The Benson Movie Interruption: The Notebook with Doug Benson and Surprise Guests at the Roxie Theater
Comedy is a versatile, flexible form of entertainment. The only true rule is it has to be funny. And I remember one of the funniest things from my adolescents was Mystery Science Theater. For those who don’t know, the format is simple: Watch a bad movie and make fun of it (similar to a DVD commentary track, except everybody is sarcastic and silly). Doug Benson has since adopted that format and applied to more contemporary movies with The Benson Movie Interruption. During the course of the festival he and a few of his comedy buddies interrupted Catwoman, Anaconda, The Notebook and Twilight. For The Notebook interruption he welcomed Jonah Ray, Matt Mira and Matt Besser. The jokes were fast and furious against the backdrop of a chick flick that, as Benson put it, “Dudes seem to enjoy.” This show is a refreshing alternative to traditional stand up.

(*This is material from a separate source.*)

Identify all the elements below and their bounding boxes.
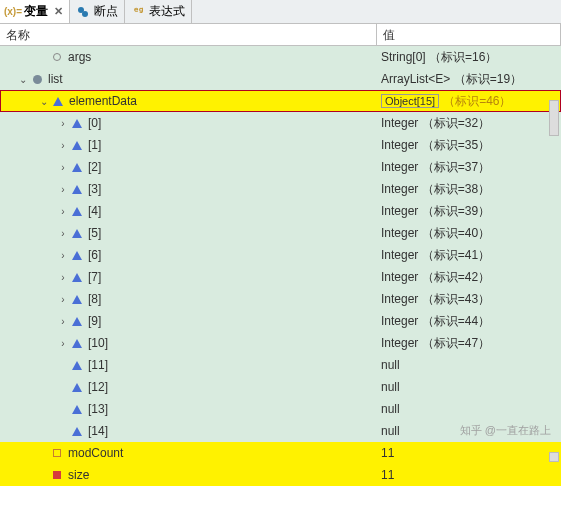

Upright Citizens Brigade: A.S.S.S.S.C.A.T. with Matt Besser, Ian Roberts, Scott Adsit, Chris Gethard, Tami Sagher, Shannon O’Neill and Guest Monologist, Lucy Davis at Marines’ Memorial Theatre
A.S.S.S.S.C.A.T. is UCB‘s signature improv form. Adapted from the iO’s Armando, in which somebody tells a story and in turn improvisers do a run of scenes inspired by the speakers monolog. The team has a remarkable ability to take pieces of the monolog that were instantly recognizable to the audience, but not just a reenactment of the story already told. When done right, improv feels like magic. Obviously it is not magic. Clearly these are highly skilled performers with many learned tools at their disposal. However, if you’re enjoying the ride, it’s hard to deconstruct it analytically. In other words, don’t be the person who ruins the magic act by pointing out how all the tricks are done. Just sit back and enjoy the comedy wonder. And that is exactly what I did. UCB has made quite the name for themselves, and after watching one A.S.S.S.S.C.A.T. it’s not hard to see why.
All in all, SF Sketchfest 2013 was a great, big grab bag of laughs featuring a variety of memorable events and dynamic performances. There’s nothing quite like live comedy, and SF Sketchfest definitely does it right.